The listing below should be printed exactly, though its pictures must not be.

• Data segment:
·····

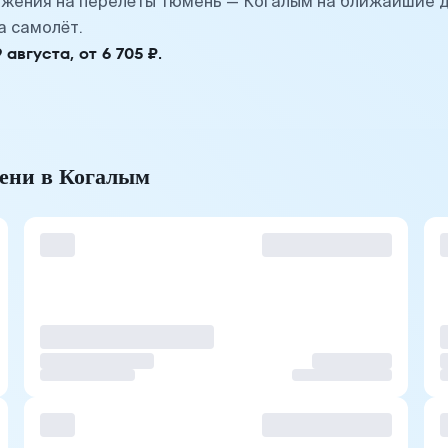
жения на перелёты Тюмень — Когалым на ближайшие д
а самолёт.
вгуста, от 6 705 ₽.
мени в Когалым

·····

• Reply to the exercise:
жения на перелёты Тюмень — Когалым на ближайшие д
а самолёт.
вгуста, от 6 705 ₽.
мени в Когалым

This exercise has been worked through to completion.